La quemadura en la piel de Abigail ardía, pero el dolor de la humillación era mayor. Temblando, recogió los trozos de porcelana y sirvió otra taza de café, que puso en la mesa de Liam sin recibir siquiera un “gracias”.
…
Tres horas después, tras asearse la blusa y terminar sus pendientes, Abigail esperaba a que Liam se desocupara y la atendiera. Los rumores en la empresa apuntaban a que su actitud hacia ella parecía algo personal. Ella pensó que Casares sabría dividir problemas antiguos del presente. Se equivocó.
La secretaria le dio paso a la oficina. Liam tecleaba en su ordenador.
―¿A qué debo su visita, Jiménez? ―preguntó sin mirarla.
―Quiero saber si su trato hacia mí tiene que ver con… conflictos pasados.
Liam sonrió con sorna.
―¿Entre usted y yo existe un pasado? ―Se acomodó el cabello―. No se esconda detrás de excusas.

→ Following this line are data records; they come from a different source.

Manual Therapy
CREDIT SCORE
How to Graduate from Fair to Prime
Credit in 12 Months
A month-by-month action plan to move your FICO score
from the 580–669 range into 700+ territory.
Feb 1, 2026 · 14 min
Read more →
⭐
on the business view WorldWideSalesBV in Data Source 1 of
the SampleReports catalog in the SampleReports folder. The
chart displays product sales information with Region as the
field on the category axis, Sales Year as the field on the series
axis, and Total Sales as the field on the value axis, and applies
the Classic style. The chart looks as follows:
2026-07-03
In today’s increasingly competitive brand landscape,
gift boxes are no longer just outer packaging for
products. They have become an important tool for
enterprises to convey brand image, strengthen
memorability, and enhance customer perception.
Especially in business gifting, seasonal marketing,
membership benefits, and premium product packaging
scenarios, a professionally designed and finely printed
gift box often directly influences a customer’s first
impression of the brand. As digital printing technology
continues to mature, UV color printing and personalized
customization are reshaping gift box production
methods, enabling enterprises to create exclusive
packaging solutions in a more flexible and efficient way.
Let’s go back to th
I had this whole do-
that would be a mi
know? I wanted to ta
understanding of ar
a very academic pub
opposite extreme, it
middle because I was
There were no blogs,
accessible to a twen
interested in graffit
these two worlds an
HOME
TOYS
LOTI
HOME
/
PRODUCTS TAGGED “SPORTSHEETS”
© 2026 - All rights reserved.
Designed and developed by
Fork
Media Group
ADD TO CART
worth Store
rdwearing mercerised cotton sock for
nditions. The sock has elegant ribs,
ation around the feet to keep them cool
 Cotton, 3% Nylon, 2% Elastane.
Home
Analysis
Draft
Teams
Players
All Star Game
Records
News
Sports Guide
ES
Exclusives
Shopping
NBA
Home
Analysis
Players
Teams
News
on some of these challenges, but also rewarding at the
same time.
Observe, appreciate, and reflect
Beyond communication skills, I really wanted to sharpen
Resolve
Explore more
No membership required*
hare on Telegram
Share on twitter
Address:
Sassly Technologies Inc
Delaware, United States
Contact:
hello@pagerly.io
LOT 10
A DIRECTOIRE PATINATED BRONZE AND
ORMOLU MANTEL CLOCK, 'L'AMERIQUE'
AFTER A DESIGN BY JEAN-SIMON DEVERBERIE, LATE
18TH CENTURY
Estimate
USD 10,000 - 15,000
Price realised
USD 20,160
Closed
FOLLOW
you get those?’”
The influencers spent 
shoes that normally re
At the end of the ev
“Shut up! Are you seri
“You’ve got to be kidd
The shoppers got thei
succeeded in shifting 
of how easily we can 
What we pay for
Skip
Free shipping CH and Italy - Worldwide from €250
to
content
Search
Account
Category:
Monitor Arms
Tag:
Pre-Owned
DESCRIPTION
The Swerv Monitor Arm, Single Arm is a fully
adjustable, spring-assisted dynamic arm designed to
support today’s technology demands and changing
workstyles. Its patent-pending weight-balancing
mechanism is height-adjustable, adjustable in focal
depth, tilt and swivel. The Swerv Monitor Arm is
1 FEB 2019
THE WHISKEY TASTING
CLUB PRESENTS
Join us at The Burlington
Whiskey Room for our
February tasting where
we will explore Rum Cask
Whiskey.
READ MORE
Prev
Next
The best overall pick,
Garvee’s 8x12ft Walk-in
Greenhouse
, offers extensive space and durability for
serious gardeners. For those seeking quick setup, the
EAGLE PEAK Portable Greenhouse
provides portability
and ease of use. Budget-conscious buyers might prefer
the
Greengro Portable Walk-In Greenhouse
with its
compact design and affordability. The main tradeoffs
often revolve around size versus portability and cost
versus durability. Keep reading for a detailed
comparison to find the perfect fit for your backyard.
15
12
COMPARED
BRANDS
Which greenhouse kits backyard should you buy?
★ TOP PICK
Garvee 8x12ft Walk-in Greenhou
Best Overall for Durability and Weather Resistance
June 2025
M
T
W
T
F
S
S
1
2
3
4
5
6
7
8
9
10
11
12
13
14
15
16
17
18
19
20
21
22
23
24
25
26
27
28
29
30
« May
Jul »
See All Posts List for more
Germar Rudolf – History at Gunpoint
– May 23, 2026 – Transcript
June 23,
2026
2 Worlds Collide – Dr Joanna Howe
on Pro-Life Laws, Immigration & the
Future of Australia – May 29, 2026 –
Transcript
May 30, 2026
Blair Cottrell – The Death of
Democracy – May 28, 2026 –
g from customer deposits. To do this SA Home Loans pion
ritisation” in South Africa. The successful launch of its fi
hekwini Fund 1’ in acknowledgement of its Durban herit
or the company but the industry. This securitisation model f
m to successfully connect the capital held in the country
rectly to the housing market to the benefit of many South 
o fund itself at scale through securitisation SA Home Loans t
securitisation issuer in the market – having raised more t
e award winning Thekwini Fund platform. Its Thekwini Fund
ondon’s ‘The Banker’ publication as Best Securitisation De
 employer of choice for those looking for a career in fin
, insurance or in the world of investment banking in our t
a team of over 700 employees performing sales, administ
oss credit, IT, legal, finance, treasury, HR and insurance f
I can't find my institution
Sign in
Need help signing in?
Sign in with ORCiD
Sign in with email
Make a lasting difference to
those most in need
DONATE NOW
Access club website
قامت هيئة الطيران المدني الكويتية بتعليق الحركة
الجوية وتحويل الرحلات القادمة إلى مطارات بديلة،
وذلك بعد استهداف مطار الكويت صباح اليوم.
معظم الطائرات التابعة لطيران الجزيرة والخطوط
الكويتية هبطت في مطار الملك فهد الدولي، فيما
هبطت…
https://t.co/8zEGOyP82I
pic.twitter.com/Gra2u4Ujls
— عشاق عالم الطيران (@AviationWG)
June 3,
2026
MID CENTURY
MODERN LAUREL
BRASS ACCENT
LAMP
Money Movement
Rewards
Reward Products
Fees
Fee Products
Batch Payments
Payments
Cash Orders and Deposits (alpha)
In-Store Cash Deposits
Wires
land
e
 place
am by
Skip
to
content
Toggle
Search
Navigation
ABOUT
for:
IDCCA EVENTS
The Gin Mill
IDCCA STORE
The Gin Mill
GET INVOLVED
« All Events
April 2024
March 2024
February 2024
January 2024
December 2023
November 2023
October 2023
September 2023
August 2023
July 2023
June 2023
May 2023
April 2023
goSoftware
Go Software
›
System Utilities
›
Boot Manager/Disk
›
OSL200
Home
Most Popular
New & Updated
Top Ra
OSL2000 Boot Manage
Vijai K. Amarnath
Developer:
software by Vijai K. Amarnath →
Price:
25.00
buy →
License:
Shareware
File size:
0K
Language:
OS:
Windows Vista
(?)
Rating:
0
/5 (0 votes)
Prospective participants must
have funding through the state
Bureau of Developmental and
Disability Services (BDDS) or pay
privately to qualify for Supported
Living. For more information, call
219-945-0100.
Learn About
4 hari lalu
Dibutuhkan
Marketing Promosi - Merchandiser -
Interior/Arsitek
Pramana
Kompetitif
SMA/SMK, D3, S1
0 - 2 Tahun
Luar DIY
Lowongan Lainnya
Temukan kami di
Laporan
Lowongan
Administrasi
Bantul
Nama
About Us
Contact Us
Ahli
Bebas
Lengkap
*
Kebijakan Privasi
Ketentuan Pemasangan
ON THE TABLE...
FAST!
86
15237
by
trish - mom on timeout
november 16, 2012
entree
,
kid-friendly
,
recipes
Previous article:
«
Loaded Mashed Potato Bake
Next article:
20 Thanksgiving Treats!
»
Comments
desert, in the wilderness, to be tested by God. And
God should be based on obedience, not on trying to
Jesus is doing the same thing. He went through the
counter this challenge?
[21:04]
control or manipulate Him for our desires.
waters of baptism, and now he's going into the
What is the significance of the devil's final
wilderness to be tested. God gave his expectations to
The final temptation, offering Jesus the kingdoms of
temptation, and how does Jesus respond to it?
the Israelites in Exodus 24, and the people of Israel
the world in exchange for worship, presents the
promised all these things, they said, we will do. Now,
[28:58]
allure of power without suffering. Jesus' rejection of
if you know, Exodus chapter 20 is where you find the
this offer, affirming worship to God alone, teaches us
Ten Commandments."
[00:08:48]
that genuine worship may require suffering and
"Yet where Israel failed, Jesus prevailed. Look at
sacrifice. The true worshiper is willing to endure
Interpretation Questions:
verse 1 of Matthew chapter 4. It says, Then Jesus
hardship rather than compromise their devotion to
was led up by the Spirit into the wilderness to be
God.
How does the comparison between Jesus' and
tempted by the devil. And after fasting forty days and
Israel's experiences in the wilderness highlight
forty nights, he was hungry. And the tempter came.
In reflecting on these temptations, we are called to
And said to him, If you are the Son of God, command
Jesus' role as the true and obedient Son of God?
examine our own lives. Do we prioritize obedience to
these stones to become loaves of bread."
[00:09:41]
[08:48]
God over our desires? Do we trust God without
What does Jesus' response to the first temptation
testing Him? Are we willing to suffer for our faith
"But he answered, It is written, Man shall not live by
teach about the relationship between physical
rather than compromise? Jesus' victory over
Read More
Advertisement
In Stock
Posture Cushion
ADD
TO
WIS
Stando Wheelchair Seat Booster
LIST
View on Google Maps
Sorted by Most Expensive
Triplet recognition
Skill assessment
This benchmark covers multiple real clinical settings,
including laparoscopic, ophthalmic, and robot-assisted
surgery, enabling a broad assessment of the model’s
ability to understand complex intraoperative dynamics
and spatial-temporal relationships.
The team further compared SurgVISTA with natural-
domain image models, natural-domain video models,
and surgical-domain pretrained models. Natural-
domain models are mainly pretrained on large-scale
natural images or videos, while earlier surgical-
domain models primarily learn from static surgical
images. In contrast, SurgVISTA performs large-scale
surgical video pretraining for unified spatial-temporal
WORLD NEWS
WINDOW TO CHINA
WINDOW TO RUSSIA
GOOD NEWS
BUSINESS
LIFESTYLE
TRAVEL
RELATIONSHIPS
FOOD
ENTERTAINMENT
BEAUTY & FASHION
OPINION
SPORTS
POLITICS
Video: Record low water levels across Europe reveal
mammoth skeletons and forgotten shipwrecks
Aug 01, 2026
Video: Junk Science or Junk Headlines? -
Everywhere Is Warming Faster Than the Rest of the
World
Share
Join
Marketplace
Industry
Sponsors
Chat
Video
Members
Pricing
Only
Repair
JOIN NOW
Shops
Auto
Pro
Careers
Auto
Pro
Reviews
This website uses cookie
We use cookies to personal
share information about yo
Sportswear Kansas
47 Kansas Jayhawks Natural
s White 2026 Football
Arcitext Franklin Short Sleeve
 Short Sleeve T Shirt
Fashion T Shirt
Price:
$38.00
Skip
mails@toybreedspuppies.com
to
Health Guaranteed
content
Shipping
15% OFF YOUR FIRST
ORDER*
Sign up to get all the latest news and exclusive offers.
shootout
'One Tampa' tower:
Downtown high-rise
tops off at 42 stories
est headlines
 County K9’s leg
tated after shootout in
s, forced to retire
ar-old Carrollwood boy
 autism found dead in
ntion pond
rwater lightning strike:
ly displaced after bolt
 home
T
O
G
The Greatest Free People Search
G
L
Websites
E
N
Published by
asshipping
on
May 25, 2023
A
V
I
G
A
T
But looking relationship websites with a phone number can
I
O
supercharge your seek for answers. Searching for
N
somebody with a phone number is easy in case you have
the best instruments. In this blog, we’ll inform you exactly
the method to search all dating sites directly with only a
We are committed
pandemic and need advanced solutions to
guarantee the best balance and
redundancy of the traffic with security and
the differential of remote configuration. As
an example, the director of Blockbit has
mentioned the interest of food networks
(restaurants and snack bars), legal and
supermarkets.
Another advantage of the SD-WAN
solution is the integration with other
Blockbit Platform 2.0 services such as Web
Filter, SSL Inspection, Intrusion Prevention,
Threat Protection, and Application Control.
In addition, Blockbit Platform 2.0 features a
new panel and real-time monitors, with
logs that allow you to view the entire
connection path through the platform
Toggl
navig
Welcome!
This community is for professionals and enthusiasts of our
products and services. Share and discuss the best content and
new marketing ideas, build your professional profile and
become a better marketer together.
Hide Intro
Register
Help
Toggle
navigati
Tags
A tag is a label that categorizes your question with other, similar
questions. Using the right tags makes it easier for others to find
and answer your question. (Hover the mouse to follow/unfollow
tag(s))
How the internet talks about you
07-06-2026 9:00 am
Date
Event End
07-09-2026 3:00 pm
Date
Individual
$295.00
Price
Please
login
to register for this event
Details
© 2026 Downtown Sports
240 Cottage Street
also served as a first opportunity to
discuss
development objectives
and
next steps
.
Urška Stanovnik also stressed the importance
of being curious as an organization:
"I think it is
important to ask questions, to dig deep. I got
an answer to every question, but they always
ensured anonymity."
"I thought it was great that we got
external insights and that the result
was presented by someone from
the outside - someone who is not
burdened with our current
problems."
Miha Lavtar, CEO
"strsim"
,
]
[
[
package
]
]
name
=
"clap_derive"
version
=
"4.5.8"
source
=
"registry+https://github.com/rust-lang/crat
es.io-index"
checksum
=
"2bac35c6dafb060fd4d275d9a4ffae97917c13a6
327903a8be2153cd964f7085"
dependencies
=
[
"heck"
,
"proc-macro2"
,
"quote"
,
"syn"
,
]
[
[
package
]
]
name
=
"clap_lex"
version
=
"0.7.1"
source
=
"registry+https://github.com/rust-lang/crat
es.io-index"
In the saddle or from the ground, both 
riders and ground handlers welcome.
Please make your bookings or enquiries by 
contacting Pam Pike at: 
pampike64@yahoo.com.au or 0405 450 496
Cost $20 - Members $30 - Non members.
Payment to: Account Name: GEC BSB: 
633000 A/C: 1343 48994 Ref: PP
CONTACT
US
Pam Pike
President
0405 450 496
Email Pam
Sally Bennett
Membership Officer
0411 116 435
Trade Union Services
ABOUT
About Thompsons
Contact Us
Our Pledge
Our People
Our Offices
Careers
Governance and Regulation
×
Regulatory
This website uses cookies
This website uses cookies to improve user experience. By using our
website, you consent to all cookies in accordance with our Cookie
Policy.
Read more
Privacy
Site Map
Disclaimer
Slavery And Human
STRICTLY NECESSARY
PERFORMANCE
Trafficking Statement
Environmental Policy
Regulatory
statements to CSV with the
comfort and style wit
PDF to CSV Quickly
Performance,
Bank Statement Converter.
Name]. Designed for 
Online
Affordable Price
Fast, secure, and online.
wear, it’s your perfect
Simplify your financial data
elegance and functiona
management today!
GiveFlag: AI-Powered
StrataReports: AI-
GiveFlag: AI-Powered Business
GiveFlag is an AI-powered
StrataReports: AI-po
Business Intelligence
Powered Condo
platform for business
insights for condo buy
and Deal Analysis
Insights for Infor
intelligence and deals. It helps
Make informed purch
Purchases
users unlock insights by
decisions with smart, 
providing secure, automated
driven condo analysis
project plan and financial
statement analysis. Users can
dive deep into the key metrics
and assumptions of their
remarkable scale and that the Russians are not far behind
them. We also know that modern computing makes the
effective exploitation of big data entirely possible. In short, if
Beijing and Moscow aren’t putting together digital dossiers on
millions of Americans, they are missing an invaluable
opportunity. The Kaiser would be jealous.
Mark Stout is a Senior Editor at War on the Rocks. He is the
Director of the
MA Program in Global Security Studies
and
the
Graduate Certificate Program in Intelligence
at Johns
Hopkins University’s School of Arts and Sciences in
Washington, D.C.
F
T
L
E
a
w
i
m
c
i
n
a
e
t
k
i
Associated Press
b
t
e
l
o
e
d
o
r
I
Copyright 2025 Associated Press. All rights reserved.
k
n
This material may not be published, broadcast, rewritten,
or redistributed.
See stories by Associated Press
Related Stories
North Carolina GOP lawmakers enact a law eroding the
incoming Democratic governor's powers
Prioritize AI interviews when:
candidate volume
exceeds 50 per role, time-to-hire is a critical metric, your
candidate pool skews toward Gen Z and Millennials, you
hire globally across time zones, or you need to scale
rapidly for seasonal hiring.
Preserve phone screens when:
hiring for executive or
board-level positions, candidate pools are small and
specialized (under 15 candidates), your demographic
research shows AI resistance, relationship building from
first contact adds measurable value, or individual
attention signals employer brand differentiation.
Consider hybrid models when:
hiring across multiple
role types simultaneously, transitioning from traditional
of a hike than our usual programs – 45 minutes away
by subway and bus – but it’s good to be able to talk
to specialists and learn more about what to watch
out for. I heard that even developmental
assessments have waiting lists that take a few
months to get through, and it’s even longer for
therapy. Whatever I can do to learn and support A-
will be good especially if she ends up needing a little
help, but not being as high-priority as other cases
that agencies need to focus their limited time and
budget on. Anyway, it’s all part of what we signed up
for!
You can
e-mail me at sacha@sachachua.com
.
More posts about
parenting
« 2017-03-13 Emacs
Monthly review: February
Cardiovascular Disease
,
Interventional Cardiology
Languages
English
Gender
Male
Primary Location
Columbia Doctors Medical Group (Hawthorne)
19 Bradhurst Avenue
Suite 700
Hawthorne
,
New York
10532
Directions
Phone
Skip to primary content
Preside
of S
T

Usted no ocupa un solo espacio en mis pensamientos.
El tono mordaz lo decía todo, aunque al menos tenía la decencia de hablar así cuando no había testigos.
―Bien, entonces le pido que mantenga un trato profesional.
―Su currículum es deplorable. Más allá de sus notas académicas, no tiene nada rescatable. Sigo sin entender qué la trajo aquí. ―Arrugó la nariz con desdén.
―¿Por qué no me ha despedido entonces? ―respondió Abigail, enrojecida por la ira mientras apretaba los puños.
―Soy benevolente. Digamos que es un favor por su buen desempeño en “trabajos” pasados. Póngase feliz, al menos es buena en algo ―replicó, su sonrisa era descarada, provocativa, dejaba ver que no se refería a asuntos laborales.
Abigail observó a aquel monstruo. Lo odiaba con la misma intensidad con la que alguna vez lo amó. Sus ojos picaban por las lágrimas contenidas, pero no le daría el placer de verla llorar.
―Gracias, señor Casares. ―Dio una ligera inclinación antes de salir de la oficina.
En el baño, dentro de un cubículo, lloró con amargura. Maldijo a su estúpido exmarido y se juró que no se dejaría vencer. Esa guerra la iba a ganar ella.